Malgré ces démentis, cette semaine, il semble que les pressions américaines aient porté leurs fruits : lundi, on a appris qu’au moins certaines milices avaient conclu un accord avec le gouvernement irakien pour cesser de tirer sur Israël. Un chef de la milice pro-iranienne al-Nujaba a confirmé qu’à la demande du gouvernement et après les événements en Syrie, il existait un consensus pour éviter d’entraîner l’Irak dans un scénario pire que l’éviction d’Assad, qui pourrait plonger le pays dans le chaos et la terreur. Un porte-parole d’une autre milice, Kata’ib al-Fartusi, a lié les attaques contre Israël à l’activité du Hezbollah au Liban, affirmant qu’une fois qu’un cessez-le-feu avait été conclu avec l’organisation dans l’État du Cèdre, l’activité des milices en Irak avait cessé.

Cependant, avant la publication du rapport, il semblait que les Irakiens avaient déjà cessé leurs attaques, probablement à peu près au même moment que le cessez-le-feu au Liban. Selon les informations disponibles, les milices irakiennes n’ont pas revendiqué la responsabilité des tirs de drones vers Israël depuis plus d’un mois, soit depuis le 24 novembre. Le cessez-le-feu au Liban est entré en vigueur deux jours plus tard, le 26 novembre.
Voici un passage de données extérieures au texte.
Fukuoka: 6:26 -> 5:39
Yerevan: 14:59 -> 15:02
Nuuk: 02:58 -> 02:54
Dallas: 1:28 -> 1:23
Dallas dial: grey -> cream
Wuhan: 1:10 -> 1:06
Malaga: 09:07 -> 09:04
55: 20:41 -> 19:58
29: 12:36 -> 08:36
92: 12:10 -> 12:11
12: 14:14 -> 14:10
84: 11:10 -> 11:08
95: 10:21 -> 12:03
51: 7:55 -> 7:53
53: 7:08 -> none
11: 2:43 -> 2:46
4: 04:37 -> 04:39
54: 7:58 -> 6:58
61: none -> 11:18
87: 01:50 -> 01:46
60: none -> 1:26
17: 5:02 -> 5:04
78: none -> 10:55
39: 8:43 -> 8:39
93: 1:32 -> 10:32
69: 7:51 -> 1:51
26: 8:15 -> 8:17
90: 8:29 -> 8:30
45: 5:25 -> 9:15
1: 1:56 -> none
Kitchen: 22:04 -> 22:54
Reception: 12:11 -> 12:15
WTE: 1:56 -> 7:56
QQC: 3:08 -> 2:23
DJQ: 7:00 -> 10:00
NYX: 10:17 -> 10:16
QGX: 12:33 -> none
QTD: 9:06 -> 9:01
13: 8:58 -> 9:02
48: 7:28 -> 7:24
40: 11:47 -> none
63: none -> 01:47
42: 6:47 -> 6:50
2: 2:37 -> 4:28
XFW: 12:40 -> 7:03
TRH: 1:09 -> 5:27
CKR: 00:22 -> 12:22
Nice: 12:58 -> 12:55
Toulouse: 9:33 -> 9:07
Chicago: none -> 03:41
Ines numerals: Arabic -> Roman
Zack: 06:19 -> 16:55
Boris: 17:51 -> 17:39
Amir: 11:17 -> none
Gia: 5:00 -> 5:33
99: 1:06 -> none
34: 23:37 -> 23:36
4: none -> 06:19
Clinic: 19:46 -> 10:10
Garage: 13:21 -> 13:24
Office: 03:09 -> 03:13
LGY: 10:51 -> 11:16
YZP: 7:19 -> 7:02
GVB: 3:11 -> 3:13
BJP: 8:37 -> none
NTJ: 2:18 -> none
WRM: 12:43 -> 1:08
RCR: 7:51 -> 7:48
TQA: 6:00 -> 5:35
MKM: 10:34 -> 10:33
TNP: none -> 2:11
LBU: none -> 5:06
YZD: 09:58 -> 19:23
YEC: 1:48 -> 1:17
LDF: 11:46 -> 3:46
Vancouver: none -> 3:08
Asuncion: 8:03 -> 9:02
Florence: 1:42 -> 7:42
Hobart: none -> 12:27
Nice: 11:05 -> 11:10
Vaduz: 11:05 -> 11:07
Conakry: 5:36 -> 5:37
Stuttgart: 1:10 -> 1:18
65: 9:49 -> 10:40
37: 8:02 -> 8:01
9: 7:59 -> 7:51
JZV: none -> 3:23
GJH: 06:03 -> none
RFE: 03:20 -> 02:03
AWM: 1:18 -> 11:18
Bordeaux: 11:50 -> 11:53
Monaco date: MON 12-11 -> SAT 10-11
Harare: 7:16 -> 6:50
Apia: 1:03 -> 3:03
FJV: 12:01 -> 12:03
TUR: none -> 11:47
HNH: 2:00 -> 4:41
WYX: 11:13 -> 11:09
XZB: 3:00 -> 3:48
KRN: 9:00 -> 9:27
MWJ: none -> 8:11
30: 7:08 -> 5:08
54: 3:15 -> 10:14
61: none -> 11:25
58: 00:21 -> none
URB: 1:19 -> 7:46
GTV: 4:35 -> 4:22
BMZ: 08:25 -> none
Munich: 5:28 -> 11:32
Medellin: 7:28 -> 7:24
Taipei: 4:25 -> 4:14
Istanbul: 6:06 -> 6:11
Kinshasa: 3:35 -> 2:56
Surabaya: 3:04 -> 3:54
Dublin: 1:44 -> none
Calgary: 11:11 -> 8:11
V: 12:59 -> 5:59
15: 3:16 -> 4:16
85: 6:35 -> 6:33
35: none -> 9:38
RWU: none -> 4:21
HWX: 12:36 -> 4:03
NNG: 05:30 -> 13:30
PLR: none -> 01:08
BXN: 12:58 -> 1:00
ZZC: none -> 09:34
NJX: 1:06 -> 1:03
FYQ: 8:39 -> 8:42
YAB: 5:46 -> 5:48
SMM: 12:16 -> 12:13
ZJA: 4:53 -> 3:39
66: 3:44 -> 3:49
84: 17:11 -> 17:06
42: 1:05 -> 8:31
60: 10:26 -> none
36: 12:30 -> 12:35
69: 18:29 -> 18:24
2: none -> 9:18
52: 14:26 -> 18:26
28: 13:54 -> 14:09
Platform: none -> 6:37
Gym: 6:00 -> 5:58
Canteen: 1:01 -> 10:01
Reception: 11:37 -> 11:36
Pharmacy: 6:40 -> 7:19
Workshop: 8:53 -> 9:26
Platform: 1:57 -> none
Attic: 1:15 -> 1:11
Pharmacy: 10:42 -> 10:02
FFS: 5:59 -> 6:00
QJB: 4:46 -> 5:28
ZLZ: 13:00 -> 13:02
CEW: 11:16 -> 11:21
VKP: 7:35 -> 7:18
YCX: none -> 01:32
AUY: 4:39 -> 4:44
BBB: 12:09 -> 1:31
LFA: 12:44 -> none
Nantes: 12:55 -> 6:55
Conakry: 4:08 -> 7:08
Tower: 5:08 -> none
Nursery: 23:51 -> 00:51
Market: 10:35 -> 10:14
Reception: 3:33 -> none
Malgré la déclaration de cessez-le-feu, il convient d’accorder une attention particulière aux déclarations d’al-Fartusi, représentant des Brigades Sayyid al-Shuhada. Dimanche, la veille de la confirmation que son organisation avait cessé de tirer sur Israël, il a déclaré que les milices « n’ont pas abandonné et n’abandonneront pas » le principe d’unification des fronts contre Israël, qui prévoit des attaques coordonnées depuis différentes directions, notamment le Yémen, l’Irak, la Syrie, le Liban et ailleurs – même si, en raison d’une combinaison de circonstances internes et externes, les milices suspendent temporairement leurs activités. Selon lui, ce principe est « une question de doctrine et n’a aucun rapport avec les pertes ou les défaites ».

Cette déclaration souligne la vision du monde qui anime de nombreux membres des milices. Ils ne se battent pas uniquement pour des intérêts, mais sont motivés par une idéologie et une vision globale de l’opposition à Israël, à l’Occident et à la libéralisation. Cette vision partagée avec l’Iran et son plan stratégique signifie que même si les milices cessent temporairement leurs attaques contre Israël, il est difficile d’affirmer qu’elles sont susceptibles de renoncer entièrement à leurs armes ou de réduire volontairement leur influence en Irak. On ne peut pas non plus supposer qu’elles participeront à un effort global visant à chasser les intérêts de l’Iran d’Irak tout en permettant simultanément une influence américaine accrue et en abandonnant leur « résistance » contre Israël.